### Exercise brief
Pictures appear among the records below and must be omitted. Repeat exactly the lines from the line with "(К) Удаление временного зуба с рассосавшим" to the line with "Pubblicato il 6 Ag", both included.

### Provided entries
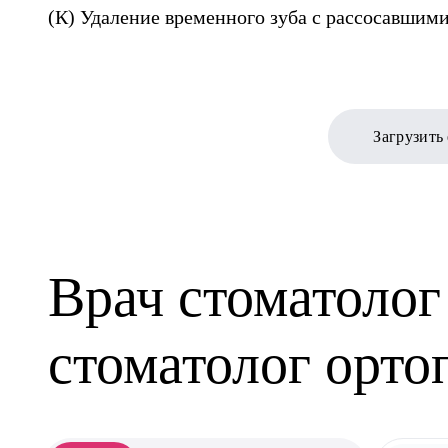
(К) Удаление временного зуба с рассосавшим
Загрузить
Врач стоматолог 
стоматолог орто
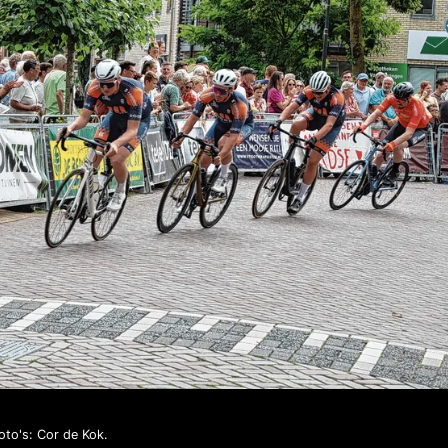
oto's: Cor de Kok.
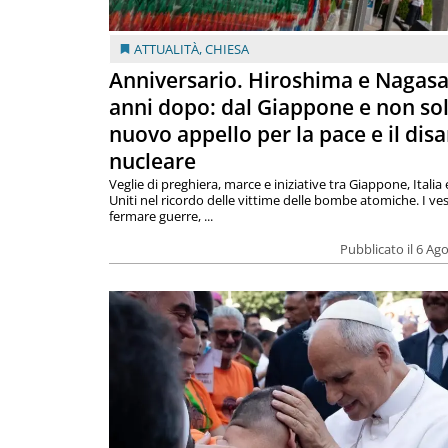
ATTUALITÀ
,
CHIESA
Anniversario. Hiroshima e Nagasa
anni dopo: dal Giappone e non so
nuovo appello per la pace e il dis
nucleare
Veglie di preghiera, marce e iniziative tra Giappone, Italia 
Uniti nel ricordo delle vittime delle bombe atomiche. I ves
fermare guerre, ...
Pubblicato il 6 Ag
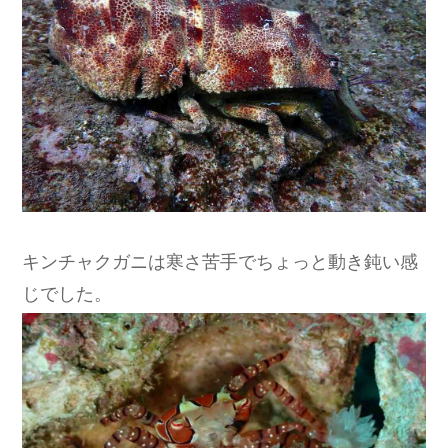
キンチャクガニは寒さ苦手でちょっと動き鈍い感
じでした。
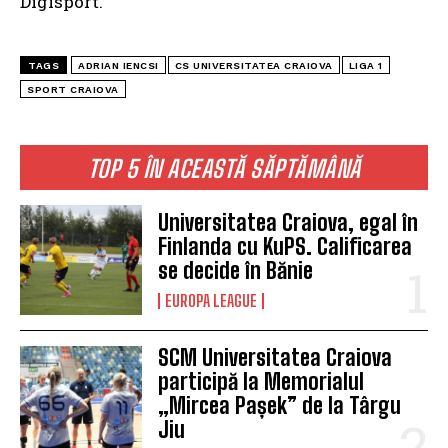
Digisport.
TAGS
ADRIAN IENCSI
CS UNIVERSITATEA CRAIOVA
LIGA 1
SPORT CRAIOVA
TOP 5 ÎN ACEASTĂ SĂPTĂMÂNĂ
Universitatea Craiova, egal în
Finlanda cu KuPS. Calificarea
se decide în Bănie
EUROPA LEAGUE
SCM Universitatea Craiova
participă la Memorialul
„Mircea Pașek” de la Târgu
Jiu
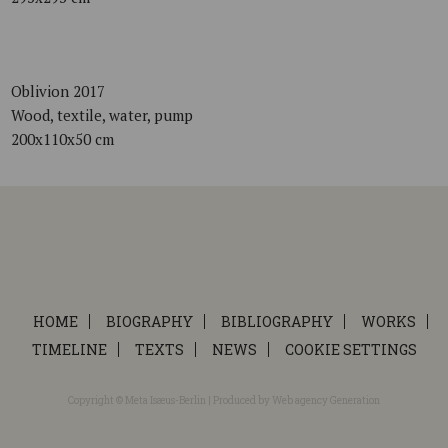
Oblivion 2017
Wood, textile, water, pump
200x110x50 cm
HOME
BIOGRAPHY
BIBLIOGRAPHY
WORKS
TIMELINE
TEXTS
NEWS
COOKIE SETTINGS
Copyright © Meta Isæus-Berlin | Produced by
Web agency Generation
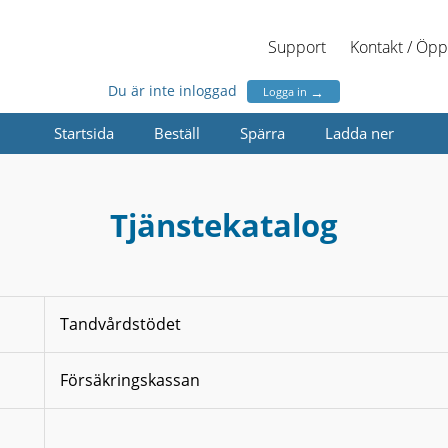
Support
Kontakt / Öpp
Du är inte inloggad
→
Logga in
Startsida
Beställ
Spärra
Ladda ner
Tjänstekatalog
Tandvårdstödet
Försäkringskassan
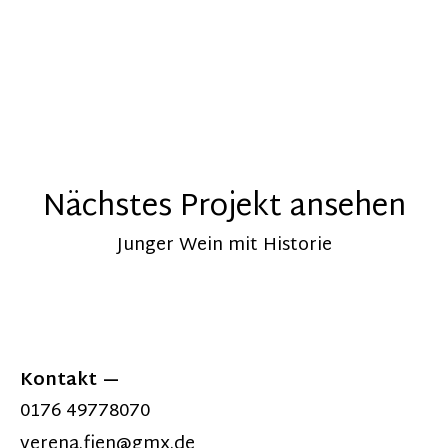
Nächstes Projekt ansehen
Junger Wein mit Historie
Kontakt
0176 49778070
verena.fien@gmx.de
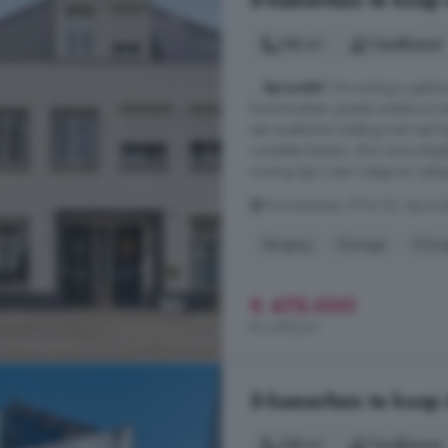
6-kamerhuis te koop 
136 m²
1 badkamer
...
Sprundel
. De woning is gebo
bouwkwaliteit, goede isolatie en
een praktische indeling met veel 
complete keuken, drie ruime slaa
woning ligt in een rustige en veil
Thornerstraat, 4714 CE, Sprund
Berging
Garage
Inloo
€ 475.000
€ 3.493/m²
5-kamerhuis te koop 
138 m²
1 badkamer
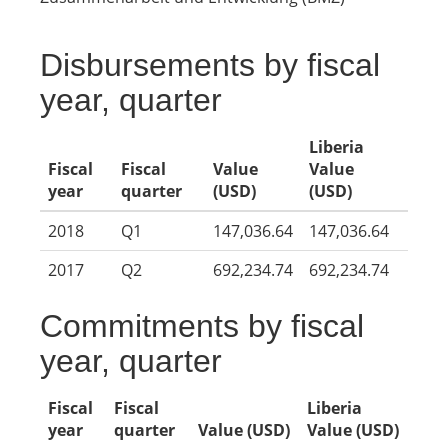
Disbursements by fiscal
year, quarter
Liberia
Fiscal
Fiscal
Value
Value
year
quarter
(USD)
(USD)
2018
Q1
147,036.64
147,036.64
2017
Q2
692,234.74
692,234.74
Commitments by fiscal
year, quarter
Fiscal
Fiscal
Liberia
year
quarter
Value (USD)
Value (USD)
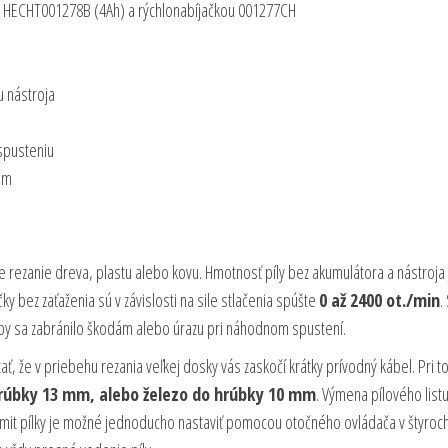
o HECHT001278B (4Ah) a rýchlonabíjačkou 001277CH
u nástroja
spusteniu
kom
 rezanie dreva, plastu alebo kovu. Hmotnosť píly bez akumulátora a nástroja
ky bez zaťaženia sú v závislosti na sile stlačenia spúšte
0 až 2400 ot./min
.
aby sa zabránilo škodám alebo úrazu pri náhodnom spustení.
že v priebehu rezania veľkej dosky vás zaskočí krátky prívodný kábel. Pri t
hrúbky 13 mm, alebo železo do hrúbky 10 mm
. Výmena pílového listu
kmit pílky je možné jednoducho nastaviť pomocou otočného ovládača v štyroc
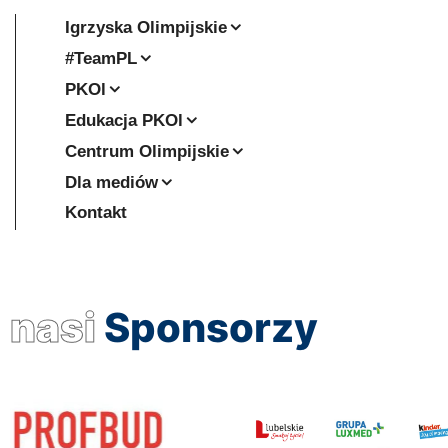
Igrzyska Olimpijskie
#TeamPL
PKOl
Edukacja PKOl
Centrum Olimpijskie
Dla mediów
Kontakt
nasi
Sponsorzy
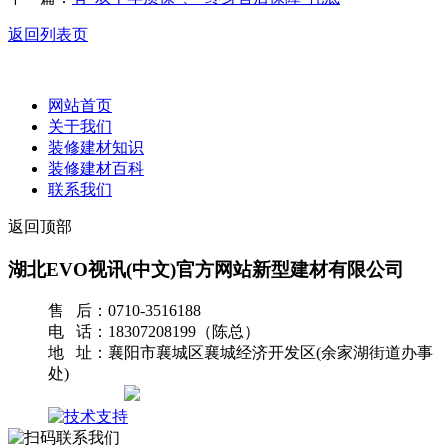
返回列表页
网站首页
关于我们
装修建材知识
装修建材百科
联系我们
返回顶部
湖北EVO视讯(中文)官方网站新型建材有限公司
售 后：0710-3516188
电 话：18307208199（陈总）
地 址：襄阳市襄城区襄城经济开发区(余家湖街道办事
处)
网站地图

---

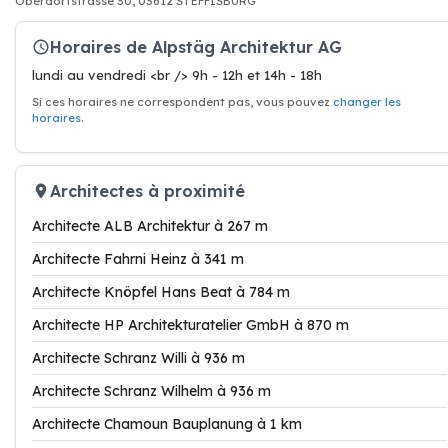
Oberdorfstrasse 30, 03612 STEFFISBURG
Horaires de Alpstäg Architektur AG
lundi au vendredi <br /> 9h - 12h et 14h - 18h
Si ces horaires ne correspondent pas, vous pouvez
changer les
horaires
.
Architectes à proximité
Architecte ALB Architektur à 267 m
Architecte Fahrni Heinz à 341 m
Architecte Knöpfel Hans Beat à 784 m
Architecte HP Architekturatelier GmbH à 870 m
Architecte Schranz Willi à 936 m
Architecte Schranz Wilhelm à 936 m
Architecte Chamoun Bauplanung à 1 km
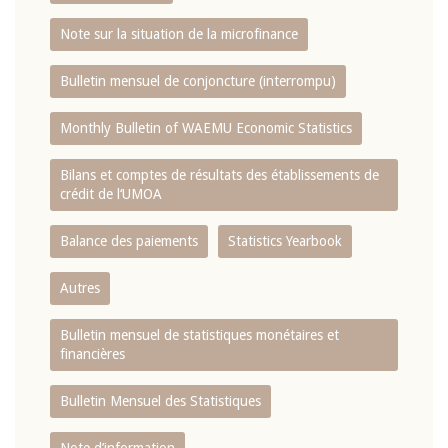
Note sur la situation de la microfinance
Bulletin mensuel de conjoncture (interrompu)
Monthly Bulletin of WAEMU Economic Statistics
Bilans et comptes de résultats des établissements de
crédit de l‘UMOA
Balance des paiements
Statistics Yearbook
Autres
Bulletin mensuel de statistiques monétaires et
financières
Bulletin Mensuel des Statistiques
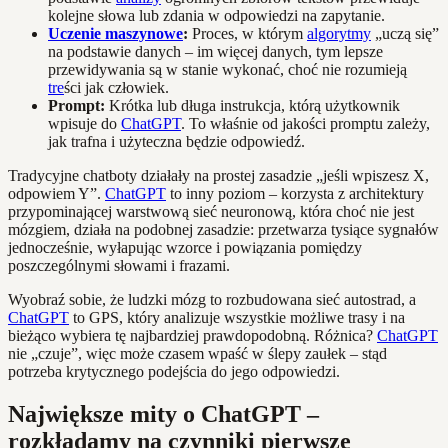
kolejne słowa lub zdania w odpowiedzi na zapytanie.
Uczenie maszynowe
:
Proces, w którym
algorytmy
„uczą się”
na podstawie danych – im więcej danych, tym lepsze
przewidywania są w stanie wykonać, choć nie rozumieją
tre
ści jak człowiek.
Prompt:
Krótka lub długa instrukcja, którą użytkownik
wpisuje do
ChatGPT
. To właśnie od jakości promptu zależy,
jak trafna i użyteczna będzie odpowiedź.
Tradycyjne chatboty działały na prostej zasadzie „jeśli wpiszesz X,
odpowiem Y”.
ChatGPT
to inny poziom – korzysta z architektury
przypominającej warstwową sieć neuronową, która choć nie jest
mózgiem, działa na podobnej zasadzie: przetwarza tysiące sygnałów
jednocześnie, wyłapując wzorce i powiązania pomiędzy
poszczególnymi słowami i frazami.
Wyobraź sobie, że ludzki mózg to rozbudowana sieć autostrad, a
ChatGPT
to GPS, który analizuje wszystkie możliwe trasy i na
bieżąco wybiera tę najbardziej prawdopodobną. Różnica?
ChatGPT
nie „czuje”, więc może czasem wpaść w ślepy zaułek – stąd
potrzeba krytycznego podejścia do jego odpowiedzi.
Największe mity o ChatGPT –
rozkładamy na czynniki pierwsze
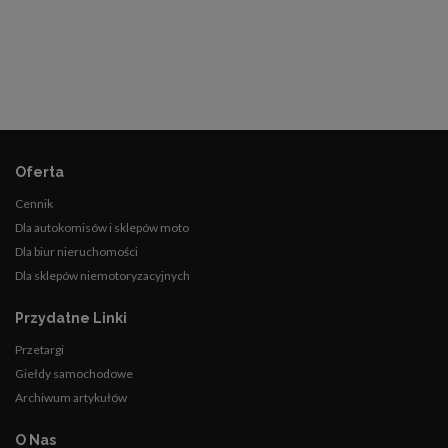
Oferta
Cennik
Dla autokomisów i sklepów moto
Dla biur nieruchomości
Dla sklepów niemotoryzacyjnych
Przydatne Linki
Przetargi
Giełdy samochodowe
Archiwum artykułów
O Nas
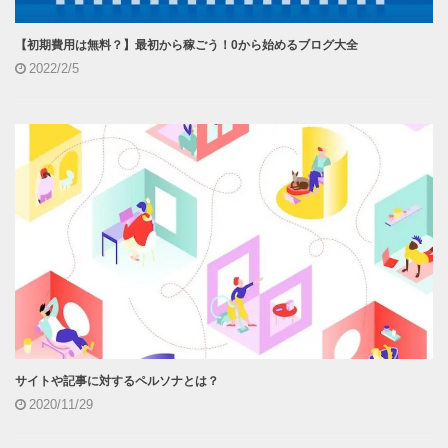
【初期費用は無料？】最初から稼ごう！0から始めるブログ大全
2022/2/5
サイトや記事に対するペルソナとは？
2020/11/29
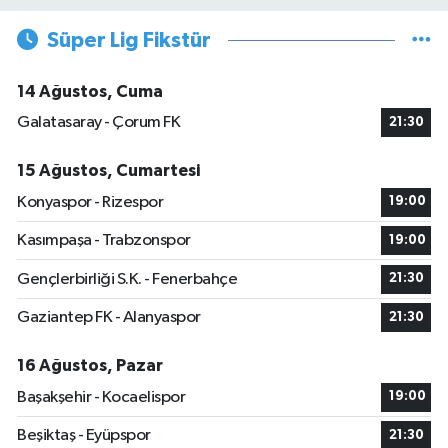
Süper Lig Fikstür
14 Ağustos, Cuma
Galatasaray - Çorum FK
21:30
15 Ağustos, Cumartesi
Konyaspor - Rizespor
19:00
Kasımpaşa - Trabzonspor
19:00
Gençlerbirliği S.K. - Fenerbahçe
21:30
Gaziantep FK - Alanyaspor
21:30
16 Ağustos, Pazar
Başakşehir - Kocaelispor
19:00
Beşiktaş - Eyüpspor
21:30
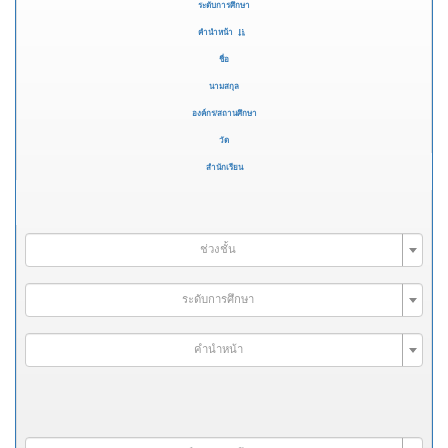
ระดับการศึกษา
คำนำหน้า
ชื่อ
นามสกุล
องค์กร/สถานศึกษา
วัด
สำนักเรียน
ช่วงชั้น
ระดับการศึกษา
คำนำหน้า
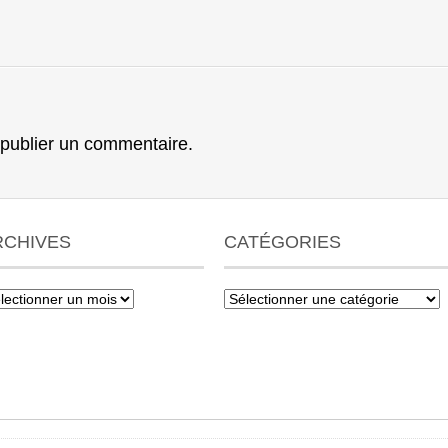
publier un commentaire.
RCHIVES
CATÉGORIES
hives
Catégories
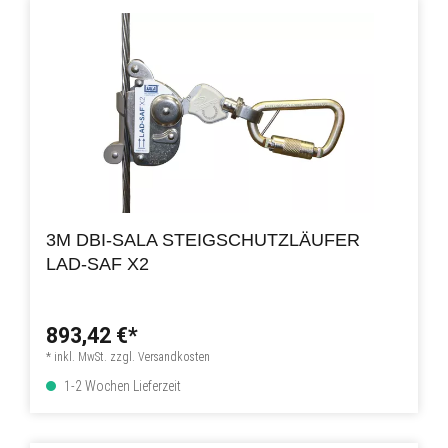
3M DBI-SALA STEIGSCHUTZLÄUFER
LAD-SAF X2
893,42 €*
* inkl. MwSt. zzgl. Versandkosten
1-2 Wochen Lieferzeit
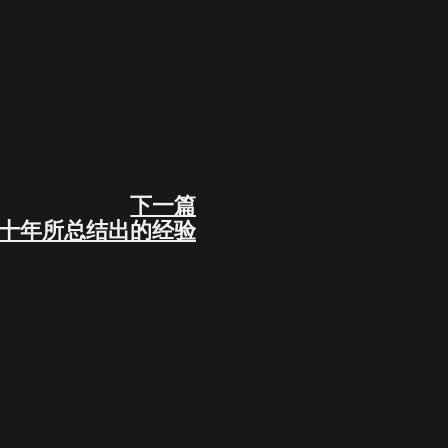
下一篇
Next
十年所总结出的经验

### Response for this exercise
(К) Удаление временного зуба с рассосавшим
Загрузить
Врач стоматолог 
стоматолог орто
oto's: Cor de Kok.
ATTUALITÀ
,
CHIESA
Anniversario. Hiroshima e Nagasa
anni dopo: dal Giappone e non so
nuovo appello per la pace e il dis
nucleare
Veglie di preghiera, marce e iniziative tra Giappone, Italia 
Uniti nel ricordo delle vittime delle bombe atomiche. I ves
fermare guerre, ...
Pubblicato il 6 Ag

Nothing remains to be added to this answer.